WHAT TO PRODUCE:
From the listing below, output only the lines starting at the line that has "你突破束缚，对手表有很好的了解。" and ending at the line that has "深圳市罗湖区深南东路5001号华润大厦写字楼17层1701室（需提前预约）", exactly as they appear, ends included.

SUPPLIED INFORMATION:
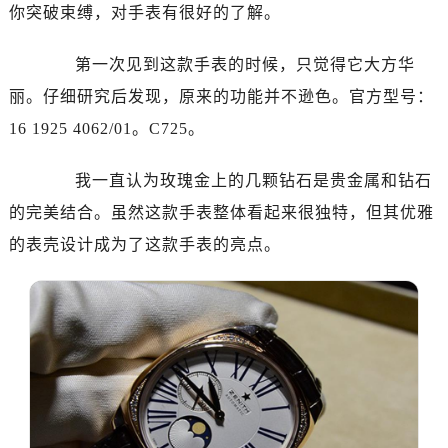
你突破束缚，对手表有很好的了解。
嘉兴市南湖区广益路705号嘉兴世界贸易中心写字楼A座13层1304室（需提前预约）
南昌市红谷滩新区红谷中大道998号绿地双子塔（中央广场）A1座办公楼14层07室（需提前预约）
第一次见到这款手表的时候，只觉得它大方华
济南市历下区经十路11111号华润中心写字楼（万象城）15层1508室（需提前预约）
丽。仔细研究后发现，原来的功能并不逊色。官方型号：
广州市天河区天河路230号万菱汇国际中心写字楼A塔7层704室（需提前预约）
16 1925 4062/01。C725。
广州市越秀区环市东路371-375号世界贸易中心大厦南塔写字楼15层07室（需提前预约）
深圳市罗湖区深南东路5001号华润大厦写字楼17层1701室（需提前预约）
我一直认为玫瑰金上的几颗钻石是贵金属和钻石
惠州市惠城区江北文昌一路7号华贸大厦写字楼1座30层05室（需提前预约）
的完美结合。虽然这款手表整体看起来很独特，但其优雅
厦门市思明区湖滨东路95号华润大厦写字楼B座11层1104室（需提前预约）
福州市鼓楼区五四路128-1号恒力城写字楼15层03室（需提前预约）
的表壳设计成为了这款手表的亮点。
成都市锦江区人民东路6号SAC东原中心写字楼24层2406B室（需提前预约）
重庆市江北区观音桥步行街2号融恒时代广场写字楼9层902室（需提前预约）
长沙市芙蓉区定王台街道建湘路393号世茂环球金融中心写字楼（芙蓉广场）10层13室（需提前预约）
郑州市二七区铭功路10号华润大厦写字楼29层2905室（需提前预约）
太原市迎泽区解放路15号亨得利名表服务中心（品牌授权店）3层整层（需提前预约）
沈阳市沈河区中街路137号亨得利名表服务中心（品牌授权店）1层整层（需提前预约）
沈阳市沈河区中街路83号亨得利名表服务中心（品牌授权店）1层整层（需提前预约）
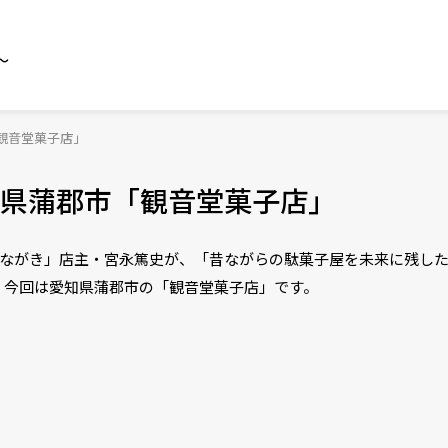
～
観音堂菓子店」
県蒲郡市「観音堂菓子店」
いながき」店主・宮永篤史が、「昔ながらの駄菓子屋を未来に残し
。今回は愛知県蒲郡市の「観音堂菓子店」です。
---
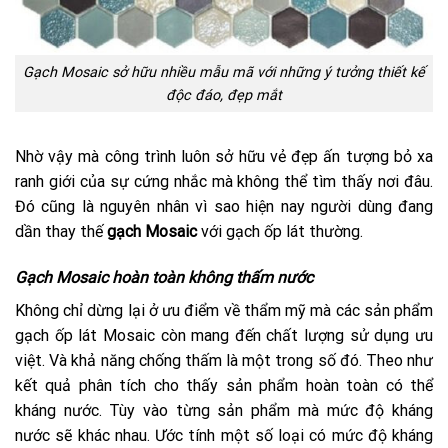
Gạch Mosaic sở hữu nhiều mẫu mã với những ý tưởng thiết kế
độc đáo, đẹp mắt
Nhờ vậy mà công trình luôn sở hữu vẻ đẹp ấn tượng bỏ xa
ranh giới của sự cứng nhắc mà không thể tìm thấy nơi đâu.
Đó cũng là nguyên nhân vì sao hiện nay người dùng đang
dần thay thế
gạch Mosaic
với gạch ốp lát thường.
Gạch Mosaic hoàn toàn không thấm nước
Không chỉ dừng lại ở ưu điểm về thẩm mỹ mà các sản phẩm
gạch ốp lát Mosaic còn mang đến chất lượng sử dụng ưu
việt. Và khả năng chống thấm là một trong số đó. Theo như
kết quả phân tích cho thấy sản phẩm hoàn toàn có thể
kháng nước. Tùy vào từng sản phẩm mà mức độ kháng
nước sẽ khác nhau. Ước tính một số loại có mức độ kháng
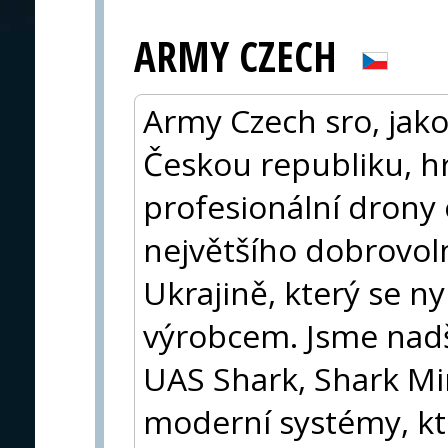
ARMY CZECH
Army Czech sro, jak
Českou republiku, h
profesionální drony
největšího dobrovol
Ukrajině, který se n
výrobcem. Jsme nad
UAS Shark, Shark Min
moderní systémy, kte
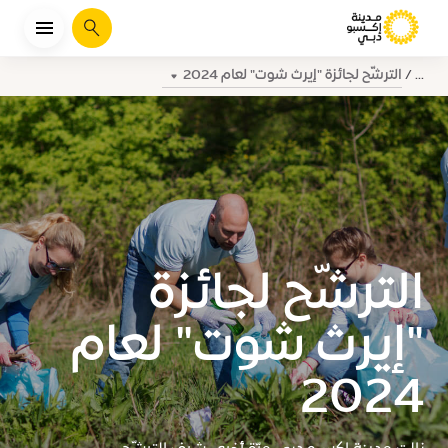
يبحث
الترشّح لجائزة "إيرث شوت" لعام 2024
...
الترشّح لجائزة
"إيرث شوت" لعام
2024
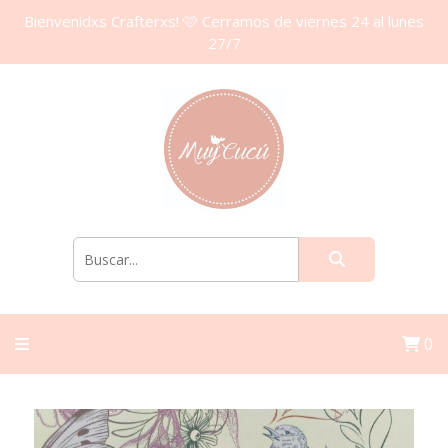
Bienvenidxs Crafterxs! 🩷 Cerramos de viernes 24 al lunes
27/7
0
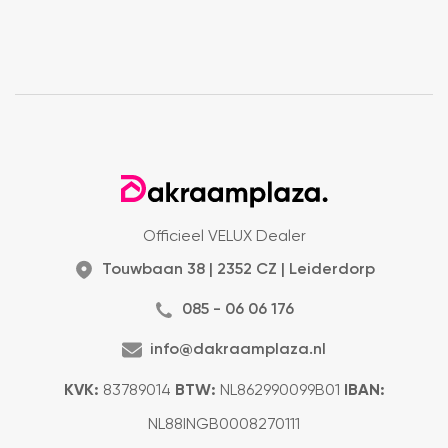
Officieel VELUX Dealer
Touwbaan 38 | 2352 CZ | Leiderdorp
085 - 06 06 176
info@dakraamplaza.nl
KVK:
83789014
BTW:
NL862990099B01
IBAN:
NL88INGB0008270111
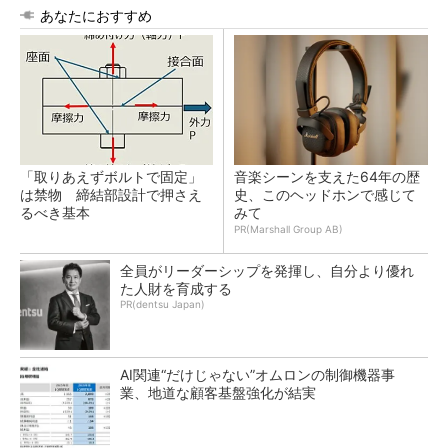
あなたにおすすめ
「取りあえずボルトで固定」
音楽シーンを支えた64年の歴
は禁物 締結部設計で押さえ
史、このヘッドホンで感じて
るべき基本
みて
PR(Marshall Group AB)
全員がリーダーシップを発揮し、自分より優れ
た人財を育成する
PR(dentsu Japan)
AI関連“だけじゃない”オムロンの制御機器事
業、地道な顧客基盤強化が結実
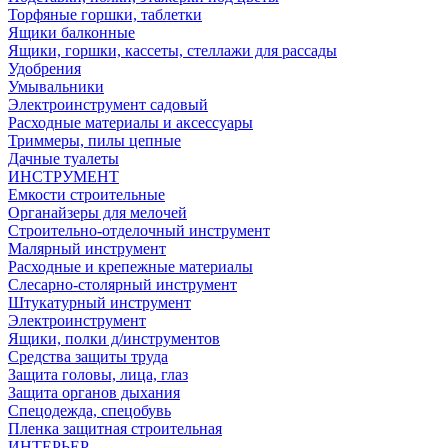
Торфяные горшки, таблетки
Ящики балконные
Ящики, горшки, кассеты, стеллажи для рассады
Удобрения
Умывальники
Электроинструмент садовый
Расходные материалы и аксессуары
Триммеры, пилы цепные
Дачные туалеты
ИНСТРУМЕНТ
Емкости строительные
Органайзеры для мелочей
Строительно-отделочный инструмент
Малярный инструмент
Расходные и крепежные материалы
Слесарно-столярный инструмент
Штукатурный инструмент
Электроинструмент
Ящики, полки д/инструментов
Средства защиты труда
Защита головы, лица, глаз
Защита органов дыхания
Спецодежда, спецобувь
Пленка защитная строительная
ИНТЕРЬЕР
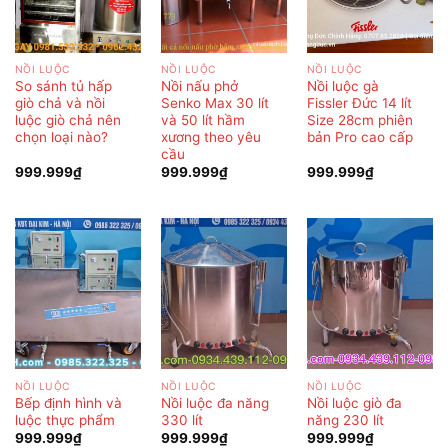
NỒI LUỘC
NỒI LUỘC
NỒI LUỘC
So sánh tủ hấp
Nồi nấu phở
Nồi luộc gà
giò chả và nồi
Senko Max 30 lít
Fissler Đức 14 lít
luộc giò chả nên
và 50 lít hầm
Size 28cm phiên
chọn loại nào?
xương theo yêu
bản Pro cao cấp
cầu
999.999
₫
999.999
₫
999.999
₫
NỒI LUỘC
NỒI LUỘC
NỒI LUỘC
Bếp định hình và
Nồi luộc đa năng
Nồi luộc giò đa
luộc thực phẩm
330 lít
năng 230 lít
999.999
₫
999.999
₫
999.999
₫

RESULT:
你突破束缚，对手表有很好的了解。
嘉兴市南湖区广益路705号嘉兴世界贸易中心写字楼A座13层1304室（需提前预约）
南昌市红谷滩新区红谷中大道998号绿地双子塔（中央广场）A1座办公楼14层07室（需提前预约）
第一次见到这款手表的时候，只觉得它大方华
济南市历下区经十路11111号华润中心写字楼（万象城）15层1508室（需提前预约）
丽。仔细研究后发现，原来的功能并不逊色。官方型号：
广州市天河区天河路230号万菱汇国际中心写字楼A塔7层704室（需提前预约）
16 1925 4062/01。C725。
广州市越秀区环市东路371-375号世界贸易中心大厦南塔写字楼15层07室（需提前预约）
深圳市罗湖区深南东路5001号华润大厦写字楼17层1701室（需提前预约）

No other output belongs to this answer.